The reason we call our workshops Smile Through Art is because facial masking and the inability to smile is a symptom of Parkinson’s. Many times, the disease gets misunderstood because they have that facial masking problem. One of the first things we do at every class is to force a smile because forcing a smile causes the same physiological impact in your brain. It causes those dopamine channels to open, which makes you feel good and better. It’s something simple, but it can help.
We also use anything from paint to household items like Q-tips or paperclips to improve fine motor skills. Every workshop that a patient attends is different. They are working on different symptoms.
Art can help with depression. We have published research that shows ninety-eight percent of active workshop participants have an increase in positive mood. The other two percent stays the same. I’ve never had someone come to our workshop and have their mood decrease, which shows how art and the activities impact them positively.
We also make sure our activities occur over the weekend because spouses and caregivers still have full-time jobs—so we are accommodating for their schedules. It also depends on the demographic we are working with because there is early onset Parkinson’s, which is ages fifty and under, or later onset, which is more senior citizens. So each workshop depends if the patient is still working or if their spouse works. One thing we do in our program is ask their spouse or family member to join in so they can work together. There’s been many times where you catch the spouse watching their partners with admiration at what can be accomplished. It’s a bonding experience— they forget about Parkinson’s for a little while and they’re working together.
- What are some essential art exercises and activities that are most important in developing motor skills?
With tremors, people are afraid to use a particular hand so we teach them to finger paint with that hand. They’re exercising their fingers and we are teaching them different ways to move so they are using their entire hand. We are retraining the brain, but patients aren’t looking at this as therapy, but as a creative project so they’re inclined to participate. When they finger paint, they’re able to create something with a hand they didn’t think they could use and at the same time also exercising their fine motor skills. We work with paint, clay, household items, and different types of paper.
- Do you have a favorite art activity you like to do with participants?
Finger paint is generally our first project because a lot of people who come to our workshops typically haven’t done anything creative in years. Many people with Parkinson’s experience tremors so when they’re able to do an activity they can see how art is used to help themselves.
- Your own work has been showcased before. Can you tell me which mediums of art you like to work with?

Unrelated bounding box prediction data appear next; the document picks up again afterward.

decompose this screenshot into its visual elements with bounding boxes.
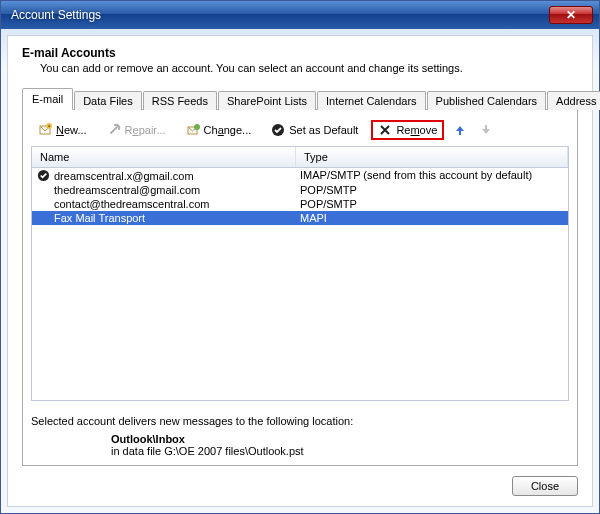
dialog-buttons: Close	[22, 476, 578, 496]
set-default-button[interactable]: Set as Default	[264, 120, 365, 140]
table-row[interactable]: contact@thedreamscentral.com POP/SMTP	[32, 197, 568, 211]
tabstrip: E-mail Data Files RSS Feeds SharePoint L…	[22, 88, 578, 110]
table-row[interactable]: thedreamscentral@gmail.com POP/SMTP	[32, 183, 568, 197]
column-type[interactable]: Type	[296, 147, 568, 167]
new-button[interactable]: ✶ NNew...ew...	[31, 120, 94, 140]
move-up-button[interactable]	[450, 120, 470, 140]
delivery-file: in data file G:\OE 2007 files\Outlook.ps…	[111, 445, 569, 457]
new-icon: ✶	[38, 123, 52, 137]
close-window-button[interactable]: ✕	[549, 6, 593, 24]
repair-button[interactable]: Repair...	[100, 120, 173, 140]
tab-rss-feeds[interactable]: RSS Feeds	[143, 91, 217, 110]
arrow-down-icon	[479, 123, 493, 137]
tab-published-calendars[interactable]: Published Calendars	[427, 91, 547, 110]
titlebar: Account Settings ✕	[1, 1, 599, 29]
account-name: Fax Mail Transport	[54, 212, 145, 224]
account-name: contact@thedreamscentral.com	[54, 198, 209, 210]
account-name: thedreamscentral@gmail.com	[54, 184, 200, 196]
check-circle-icon	[271, 123, 285, 137]
column-name[interactable]: Name	[32, 147, 296, 167]
table-row[interactable]: dreamscentral.x@gmail.com IMAP/SMTP (sen…	[32, 168, 568, 183]
account-settings-window: Account Settings ✕ E-mail Accounts You c…	[0, 0, 600, 514]
tab-address-books[interactable]: Address Books	[547, 91, 600, 110]
svg-text:✶: ✶	[47, 123, 51, 129]
account-type: IMAP/SMTP (send from this account by def…	[296, 169, 568, 182]
change-button[interactable]: Change...	[179, 120, 259, 140]
arrow-up-icon	[453, 123, 467, 137]
close-button[interactable]: Close	[512, 476, 578, 496]
move-down-button[interactable]	[476, 120, 496, 140]
table-body: dreamscentral.x@gmail.com IMAP/SMTP (sen…	[32, 168, 568, 225]
set-default-label: Set as Default	[289, 124, 358, 136]
tabpanel-email: ✶ NNew...ew... Repair...	[22, 110, 578, 466]
tab-internet-calendars[interactable]: Internet Calendars	[317, 91, 426, 110]
repair-icon	[107, 123, 121, 137]
page-subtitle: You can add or remove an account. You ca…	[40, 62, 578, 74]
remove-button[interactable]: Remove	[371, 120, 444, 140]
close-icon: ✕	[566, 8, 576, 22]
toolbar: ✶ NNew...ew... Repair...	[31, 118, 569, 146]
change-icon	[186, 123, 200, 137]
default-check-icon	[36, 169, 50, 182]
window-title: Account Settings	[11, 8, 549, 22]
content-outer: E-mail Accounts You can add or remove an…	[1, 29, 599, 513]
account-type: POP/SMTP	[296, 184, 568, 196]
table-row[interactable]: Fax Mail Transport MAPI	[32, 211, 568, 225]
tab-data-files[interactable]: Data Files	[74, 91, 142, 110]
tab-email[interactable]: E-mail	[22, 88, 73, 110]
svg-point-4	[194, 124, 200, 130]
x-icon	[378, 123, 392, 137]
content-inner: E-mail Accounts You can add or remove an…	[7, 35, 593, 507]
account-type: POP/SMTP	[296, 198, 568, 210]
table-header: Name Type	[32, 147, 568, 168]
accounts-table: Name Type dreamscentral.x@gmail.com IMAP	[31, 146, 569, 401]
delivery-location-text: Selected account delivers new messages t…	[31, 415, 569, 427]
page-title: E-mail Accounts	[22, 46, 578, 60]
account-type: MAPI	[296, 212, 568, 224]
tab-sharepoint-lists[interactable]: SharePoint Lists	[218, 91, 316, 110]
delivery-location-info: Selected account delivers new messages t…	[31, 415, 569, 457]
account-name: dreamscentral.x@gmail.com	[54, 170, 194, 182]
delivery-folder: Outlook\Inbox	[111, 433, 569, 445]
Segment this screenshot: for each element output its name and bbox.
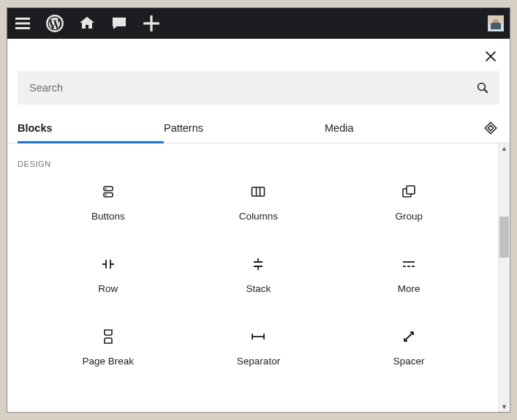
svg-rect-8 [485,122,497,134]
block-label: Separator [237,356,280,367]
blocks-scroll-area: DESIGN Buttons Columns [7,143,510,412]
svg-rect-14 [252,187,265,196]
blocks-grid: Buttons Columns Group [7,174,510,371]
pattern-explorer-icon [483,120,499,136]
block-item-page-break[interactable]: Page Break [37,323,180,371]
svg-rect-10 [104,187,113,191]
tabs-row: Blocks Patterns Media [7,113,510,143]
search-field-wrapper [18,71,499,105]
block-label: Row [98,283,118,294]
svg-line-7 [484,89,488,93]
comment-icon[interactable] [110,14,129,33]
tab-patterns[interactable]: Patterns [164,113,325,143]
svg-rect-2 [15,27,30,29]
block-inserter-panel: Blocks Patterns Media DESIGN Buttons [7,39,510,412]
scrollbar-track[interactable] [498,143,509,412]
admin-toolbar [7,8,510,39]
stack-icon [249,255,267,273]
home-icon[interactable] [78,14,97,33]
block-label: More [398,283,420,294]
block-label: Group [395,211,423,222]
page-break-icon [99,328,117,345]
block-item-spacer[interactable]: Spacer [337,323,480,371]
user-avatar[interactable] [488,15,504,31]
tabs: Blocks Patterns Media [18,113,482,143]
tab-media[interactable]: Media [325,113,442,143]
scrollbar-up-arrow[interactable]: ▲ [499,143,509,154]
buttons-icon [99,183,117,200]
close-icon [483,48,499,64]
svg-rect-1 [15,23,30,25]
pattern-explorer-button[interactable] [482,119,499,137]
hamburger-icon[interactable] [13,14,32,33]
block-item-columns[interactable]: Columns [187,179,331,226]
columns-icon [249,183,267,200]
search-icon [476,81,489,94]
block-item-group[interactable]: Group [337,179,480,226]
svg-rect-9 [488,125,493,130]
block-item-more[interactable]: More [337,251,480,299]
block-item-row[interactable]: Row [37,251,180,299]
svg-rect-5 [143,22,159,24]
svg-rect-18 [407,186,415,194]
spacer-icon [400,328,418,345]
separator-icon [249,328,267,345]
wordpress-logo-icon[interactable] [45,14,64,33]
block-item-buttons[interactable]: Buttons [37,179,180,226]
search-input[interactable] [28,81,469,94]
block-label: Stack [246,283,271,294]
svg-rect-0 [15,18,30,20]
panel-header [7,39,510,68]
tab-blocks[interactable]: Blocks [18,113,164,143]
block-label: Page Break [83,356,135,367]
block-label: Spacer [393,356,425,367]
block-label: Buttons [91,211,125,222]
block-label: Columns [239,211,278,222]
svg-point-6 [478,83,486,91]
row-icon [99,255,117,273]
scrollbar-down-arrow[interactable]: ▼ [499,402,509,412]
svg-point-13 [105,194,107,195]
group-icon [400,183,418,200]
more-icon [400,255,418,273]
search-container [7,71,510,105]
svg-rect-11 [104,193,113,198]
wp-editor-window: Blocks Patterns Media DESIGN Buttons [7,7,510,413]
svg-point-12 [105,188,107,190]
section-title-design: DESIGN [7,143,510,174]
scrollbar-thumb[interactable] [499,217,509,258]
plus-icon[interactable] [142,14,161,33]
block-item-stack[interactable]: Stack [187,251,331,299]
block-item-separator[interactable]: Separator [187,323,331,371]
close-button[interactable] [480,46,501,67]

I personally work with acrylic and spray paint. I really like spray paint. I haven’t done it in a while, but I started doing paint projects with my son. I really like abstract. I grab a brush and just go and see where it takes me. Sometimes it could turn into a scenic painting or other times different colors mesh together and, in my mind, it creates a story. If you look at it, it could mean something else, and I think that’s a beautiful thing about art, especially when working with Parkinson patients. In art, they can see that. They used their brainpower, their creativity, and see what comes from it. It’s always important to remember an art piece can mean something different to everyone. They create a story.
- What are some of your inspirations? What is your own process?
I like the feeling of being focused on something and forgetting everything that is around. I really like that process. When it comes to patients, I can see that process within them. They leave all their worries and stress at the door. All that matters to them is their painting or their creative pieces. I think that’s really beautiful how you can make art and forget everything else and get so in tuned with it to create. For my own process, I like to have the paints set up next to me, with the canvas in front of me in a well-lit room or with natural light, then just go at it. It’s not really a process because I think with art you can’t be very structured. I think it’s important to give yourself the ability to be free.
- You published the book Let’s Combat Micrographia. Micrographia is a disorder that features abnormally cramped or progressively smaller handwriting that’s associated with neurodegenerative disorders—also a common symptom of Parkinson’s. Can you tell me a little more about the research process for this book? Why is it important?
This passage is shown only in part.